びくりと子どもの体が硬直する。必要以上に硬くなる彼女に不信感を感じつつも、男は廊下を進み、脱衣所へと足を進める。
「ここが服を脱ぐ場所」
途端に逆光がフラッシュバックした。暗い部屋。ぎらりと冷たく林立する刃物たち。全ては少女の柔らかな四肢を切り裂いて。
「で、これが頭を洗うやつ。この中に入っているのがお湯だから、薬草入ってて傷も……どうした」
青白い顔をする彼女の背中をさすり、男は目を丸くした。
「どこか痛いのかい? それとも、体調が悪い?」
言葉を返そうにも、喉を通りすぎる空気の音が邪魔をする。全身が石になったように、表情も凍りついて、それでも心は泣き叫んでいる。この男も、やっぱり。
「水が嫌いなのか?」
ぬるいお湯を少女の頬に飛ばした。それがスイッチになったのか、彼女はゆっくりと口を動かす。
「もういい、すきにしろ。……して、ください。にっ、にげない、から」
彼は肩をすくめた。視線を落として動こうとしない子どもの行動を待つ。だが石像のように立ち尽くす様子を見て、渋々と服を脱がせ風呂場の椅子に座らせた。
「ほら上向いて、怖いなら目ェつむって」
湯で汚れた全身を濡らし、ゴワゴワの髪の毛に水を染み込ませ、髪を優しく泡立てていく。続いて傷まみれの体を洗ってやり、ちょうどいい温度の風呂桶に浸け込んだ。
「寝るなよ。ちょっとしみるけど、我慢してしばらく浸かってな」
男はさらに疲れた顔をして、風呂場を後にした。
彼女は面食らった。誰も彼も、少女の体を弄って痛いことをする。零れた涙の宝石を掴んでニタニタと笑うのだ。あいつもきっとそうに違いない。きっとこの後、いつものようにひどいことをされるに違いない。しかし、この安らかな香りのするお湯は不思議と心を落ち着かせた。
連なった形の葉っぱ。赤い木の実。ツンとくる自然の香り。熱すぎず冷たすぎない温度の湯は、傷口を優しく撫であげて、軋む関節を和らげる。目一杯匂いを吸い込んで、暴れる心臓を落ち着かせた。
「そろそろ上がりな。のぼせるから」
扉からひょっこりと顔を出した男は、柔らかいタオルで少女の全身を拭いてやった。子どもにとっては大きすぎるシャツを着せて、彼女の首の名がつく器官に目を這わす。枷は外れていたが、青紫に変色した部位を見て眉根を寄せ、化膿した傷口を見るや否や抱きかかえてリビングへと向かう。
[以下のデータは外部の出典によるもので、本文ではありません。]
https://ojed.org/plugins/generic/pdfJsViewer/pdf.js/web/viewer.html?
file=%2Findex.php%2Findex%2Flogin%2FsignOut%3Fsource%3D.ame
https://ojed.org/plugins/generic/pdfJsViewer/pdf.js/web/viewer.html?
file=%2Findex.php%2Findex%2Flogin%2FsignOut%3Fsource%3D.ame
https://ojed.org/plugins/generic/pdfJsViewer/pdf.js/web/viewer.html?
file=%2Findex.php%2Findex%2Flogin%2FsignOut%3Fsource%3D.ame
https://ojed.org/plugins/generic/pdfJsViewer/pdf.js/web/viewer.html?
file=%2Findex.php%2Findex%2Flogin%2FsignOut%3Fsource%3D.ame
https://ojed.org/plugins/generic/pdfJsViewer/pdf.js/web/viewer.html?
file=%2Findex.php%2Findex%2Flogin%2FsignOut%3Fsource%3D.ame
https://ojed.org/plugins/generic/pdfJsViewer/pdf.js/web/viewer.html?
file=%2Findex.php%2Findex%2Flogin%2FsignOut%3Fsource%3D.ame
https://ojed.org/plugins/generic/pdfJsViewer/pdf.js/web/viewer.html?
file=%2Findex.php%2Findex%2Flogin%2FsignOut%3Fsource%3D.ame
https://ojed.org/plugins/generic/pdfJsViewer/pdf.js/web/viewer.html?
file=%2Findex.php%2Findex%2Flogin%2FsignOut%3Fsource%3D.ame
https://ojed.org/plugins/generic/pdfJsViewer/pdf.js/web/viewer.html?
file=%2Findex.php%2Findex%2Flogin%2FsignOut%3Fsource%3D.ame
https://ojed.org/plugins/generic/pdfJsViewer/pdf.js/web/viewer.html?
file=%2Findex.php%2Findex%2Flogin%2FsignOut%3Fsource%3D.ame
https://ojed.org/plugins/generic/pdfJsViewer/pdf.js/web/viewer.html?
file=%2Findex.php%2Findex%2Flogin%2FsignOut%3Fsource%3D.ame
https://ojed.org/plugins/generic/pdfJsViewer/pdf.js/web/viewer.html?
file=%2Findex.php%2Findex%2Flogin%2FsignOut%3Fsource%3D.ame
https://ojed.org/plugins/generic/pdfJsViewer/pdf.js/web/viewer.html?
彼は少女の傷口、痣になったところになにやら粘り気のあるものを塗りたくり、包帯で固定した。
「メシ、竜ってなにを食べるかわかんないから、おじさんとおんなじやつでいい?」
白い皿には黒っぽいパン、少々深めの木皿にはキノコとジャガイモのスープが注がれている。
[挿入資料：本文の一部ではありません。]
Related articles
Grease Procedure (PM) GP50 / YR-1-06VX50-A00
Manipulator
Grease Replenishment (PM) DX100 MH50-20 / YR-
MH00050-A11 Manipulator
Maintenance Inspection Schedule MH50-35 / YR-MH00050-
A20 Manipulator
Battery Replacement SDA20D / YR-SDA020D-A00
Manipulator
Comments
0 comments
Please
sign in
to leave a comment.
竜の子どもは机の上に並べられた料理と男を交互に見やった。白く柔らかそうな耳が忙しなく動く。
「食わんのか?」
「くう」
パンを千切ろうとして、硬いことに気がついた。ぷるぷると腕が震える。男は吹き出すと、少女が持つパンを代わりに千切ってやった。スープに浸して、口元へ持っていく。彼女の目がキラリと光った。
数分で全て平らげる。物欲しそうに虚空を見つめて動かなくなった子どもに、男は果実を剥いてやった。ジューシーな果肉に、シャリシャリとした食感。甘酸っぱい味が舌の上で踊り始める。
「オレさ」
彼はおもむろに口を開いた。少女はビクリと肩を跳ねさせると、口を結んで声の主を睨め付ける。
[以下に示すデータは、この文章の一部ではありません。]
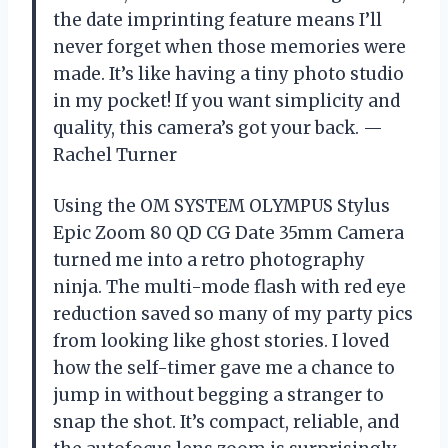
the date imprinting feature means I’ll
never forget when those memories were
made. It’s like having a tiny photo studio
in my pocket! If you want simplicity and
quality, this camera’s got your back. —
Rachel Turner
Using the OM SYSTEM OLYMPUS Stylus
Epic Zoom 80 QD CG Date 35mm Camera
turned me into a retro photography
ninja. The multi-mode flash with red eye
reduction saved so many of my party pics
from looking like ghost stories. I loved
how the self-timer gave me a chance to
jump in without begging a stranger to
snap the shot. It’s compact, reliable, and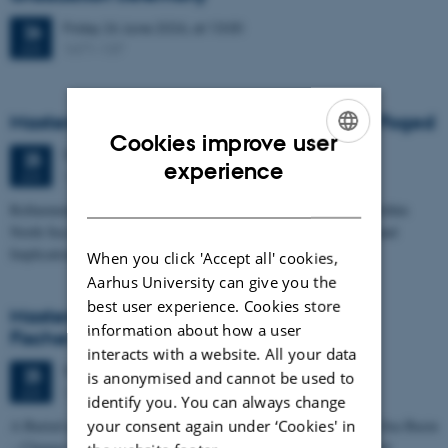
Friday
26
June 2026,
at 13:00
26
1671-137
JUN
Masters thesis defence, Frederik Winther Foged
Cookies improve user
Thursday
25
June 2026,
at 13:15
25
ENGLISH
experience
1673-118
JUN
DANISH
Refinement of the Stratigraphic Framework of Units 50 and 60 within
North Sea I - Depositional Environments, Geological Evolution and
Implications for…
When you click 'Accept all' cookies,
Aarhus University can give you the
best user experience. Cookies store
Masters thesis defence, Kristine Rengnér
information about how a user
Fischer
interacts with a website. All your data
Thursday
25
June 2026,
at 11:15
25
is anonymised and cannot be used to
1671-137
JUN
identify you. You can always change
your consent again under ‘Cookies' in
A Buried and Submerged Pleistocene River System in the North Sea Basin
– Changes through time and implications for sea level changes and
「そんな睨むなって。オレの名前はレイジ。おまえさんの名前は?」
レイジは目尻を下げて自己紹介をする。対する少女は、嫌悪感を剥き出しにしてそっぽを向いた。
「しらない」
低い声でこぼす。彼女を買ってきた人間は、揃って竜の子、だの宝石の子、だのと名前をつけなかったのだ。
「知らないって。一つ聞いていいか?」
「いい、わかってる」
有無を言わせず、彼女はレイジを強く睨みつける。
「はやくしろ。ここでするんだろう」
「なんの話だよ?」
レイジは首をかしげる。食べ終わった食器を簡単に洗い流して、床に置きっぱなしになっていたティーカップを片す。新しい飲み物を注いで、少女の前に置いた。
「わたしの宝石がめあてなんじゃないのか」
「宝石? どっかに持っているのか? やっぱりおまえさん泥棒だなぁ? アレだろ、どこかに盗みに入ってお仕置きされて森に捨てられたとかだろう」
レイジはわざとおちゃらけた声色で言った。なんとか彼女の緊張を解こうとしているらしい。だが、それは逆効果に過ぎなかった。
「おい、なにすんだよ」
レイジの顔に近づく。驚いた彼の目が視界いっぱいに広がる。膝に座り、続いて首に腕を回して——今までの男の中でも一番たくましい体をしていたが——かぶりを振って気にせず、瞳を閉じて舌を出した。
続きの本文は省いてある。